The trade unions demanded that the central government should accept their demand for giving infrastructure status for the coal industry. Today, the power sector has been given this status but the coal industry that supplies coal to power sector is denied this status. The government is spending thousands of crores of rupees for the development of power sector in the next plan period, but it is denying investment for the coal industry to ensure adequate supply of raw material to the power sector.

 

The united trade union movement in the coal industry stressed the need to retain the industry in public sector, given its core nature. They also made it clear that they would bitterly oppose any move for privatisation of coal industry. If the central government decided to grant infrastructure status, the coal workers will do everything to ensure adequate supply of coal to the country in the forthcoming period.

 

The trade unions have strongly pressed the need for restructuring the coal industry and forming a unitary coal company. The Coal India Limited (CIL) company is adding to the cost of production and making administration top heavy. At present, profit-making coal companies are paying more than Rs 1500 crore as tax to the government while BCCL and ECL are in losses and have been referred to BIFR. A unitary coal company will take such companies out of BIFR without any delay. The profit-making units can also help the loss-making companies in their revival packages.
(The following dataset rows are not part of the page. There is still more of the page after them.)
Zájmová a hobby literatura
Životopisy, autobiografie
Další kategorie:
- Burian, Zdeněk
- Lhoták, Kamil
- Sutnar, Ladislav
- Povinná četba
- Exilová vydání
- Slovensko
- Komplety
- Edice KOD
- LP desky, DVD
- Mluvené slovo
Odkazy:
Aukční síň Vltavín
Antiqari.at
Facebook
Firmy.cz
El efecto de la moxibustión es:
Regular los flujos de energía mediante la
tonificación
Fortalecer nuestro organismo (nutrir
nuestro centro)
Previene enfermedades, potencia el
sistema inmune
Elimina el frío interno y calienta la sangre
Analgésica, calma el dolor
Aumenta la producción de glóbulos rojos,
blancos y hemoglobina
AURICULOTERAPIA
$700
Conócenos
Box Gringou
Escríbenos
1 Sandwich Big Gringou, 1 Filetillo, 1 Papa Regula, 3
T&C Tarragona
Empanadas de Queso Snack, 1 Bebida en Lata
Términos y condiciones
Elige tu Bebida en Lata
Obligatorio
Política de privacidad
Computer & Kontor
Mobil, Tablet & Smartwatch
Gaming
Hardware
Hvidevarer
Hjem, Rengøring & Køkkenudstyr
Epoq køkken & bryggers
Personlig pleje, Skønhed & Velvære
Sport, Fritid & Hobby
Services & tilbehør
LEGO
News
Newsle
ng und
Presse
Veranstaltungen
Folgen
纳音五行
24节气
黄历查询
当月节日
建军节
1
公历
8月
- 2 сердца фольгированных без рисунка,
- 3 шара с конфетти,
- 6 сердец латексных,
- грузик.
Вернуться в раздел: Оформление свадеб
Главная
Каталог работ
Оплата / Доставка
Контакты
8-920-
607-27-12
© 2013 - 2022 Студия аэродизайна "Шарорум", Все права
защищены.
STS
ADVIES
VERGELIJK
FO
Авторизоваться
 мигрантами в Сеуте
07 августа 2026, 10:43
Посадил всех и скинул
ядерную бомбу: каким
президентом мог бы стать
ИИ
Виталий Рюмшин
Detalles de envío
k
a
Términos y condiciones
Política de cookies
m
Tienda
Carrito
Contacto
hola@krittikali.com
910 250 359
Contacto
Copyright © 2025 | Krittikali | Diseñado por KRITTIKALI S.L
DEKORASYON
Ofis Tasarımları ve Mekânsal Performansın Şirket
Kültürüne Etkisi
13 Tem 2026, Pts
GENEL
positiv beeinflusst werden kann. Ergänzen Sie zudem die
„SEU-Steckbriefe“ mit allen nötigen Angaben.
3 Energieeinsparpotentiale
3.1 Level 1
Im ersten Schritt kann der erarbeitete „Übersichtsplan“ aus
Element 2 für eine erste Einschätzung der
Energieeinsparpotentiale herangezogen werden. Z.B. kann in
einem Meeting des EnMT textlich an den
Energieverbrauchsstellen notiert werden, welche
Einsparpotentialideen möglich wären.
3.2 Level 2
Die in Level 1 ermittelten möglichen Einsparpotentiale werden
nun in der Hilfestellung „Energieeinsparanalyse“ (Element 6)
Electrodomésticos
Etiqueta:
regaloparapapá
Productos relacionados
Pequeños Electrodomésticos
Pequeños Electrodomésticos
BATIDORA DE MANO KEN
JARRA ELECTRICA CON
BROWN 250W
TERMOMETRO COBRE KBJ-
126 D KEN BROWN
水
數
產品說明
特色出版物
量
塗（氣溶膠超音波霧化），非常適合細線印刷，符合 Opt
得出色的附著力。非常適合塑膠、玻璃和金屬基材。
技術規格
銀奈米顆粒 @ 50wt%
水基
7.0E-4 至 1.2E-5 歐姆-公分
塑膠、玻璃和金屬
However, the government has not yet accepted this reasonable proposal, which simplifies the administration of coal industry. The officials of Coal India and subsidiary companies do not support the proposal due to involvement of vested interests.

 

The CIL is today running the industry in a highly bureaucratic manner. While the manpower is being reduced by declaring the employees as surplus, the number of officers is going up every year. The management is talking about ‘all man - all jobs’ principle for the workers but the officers are doing only one job and refuse to take up additional responsibility. The officials are not prepared to do multi-skill responsibility but they want to insist that workers should do the same This situation requires to be changed if the performance of the coal industry has to improve considerably.

 

There are number of competent officials in coal industry whose technical knowledge about the industry is unquestionable. However, their talents are not being properly utilised since sycophancy is given more importance than quality and also due to the top-heavy bureaucracy prevalent in coal industry.

 

POOR UTILISATION OF EQUIPMENT

 

The record of utilisation and machinery is extremely poor in the coal industry. If the costly equipment remains unutilised, it adds to the cost of production and results in inefficient running of the undertaking. The maintenance of the machines is not properly done, resulting in frequent breakdowns. The poor availability of the machines is due to longer period of breakdown and delay in repairing the equipment.

 

            According to official figures, the poor availability and utilisation of the Heavy Earth Moving Machinery in Coal India during April-June, 2005 was considerable.

 

Utilisation of Equipment (in percentage)

Equipment

Availability

Utilisation

Draglines

84

74

Shovel

69

46

Dumper

63

35

Dozer

60

29

Drill

71

29

 

In the case of ECL, which is a sick company, during the same period, utilisation of equipment despite availability was as follows: (in percentage terms) Shovel - 23; Dumper – 28; Dozer-39 and Drill - 49. Similarly, in case of BCCL, the non-utilisation of machinery was like this: Shovel – 18; Dumper – 22; Dozer – 19; and Drill – 26;

 

If the utilisation of machinery is improved sizeably, it can contribute a great deal in overcoming the sickness of these two companies. The performance of these two companies is much below the norm fixed by the CMPDI.

 

As a member of sub-committee appointed by CIL some years ago, I found that poor availability of equipment was due to lack of adequate workshop facilities in Coal India which results in failure to repair the equipment in time. However, CIL management failed to take any step to improve the matters with the result that the situation does not show any improvement.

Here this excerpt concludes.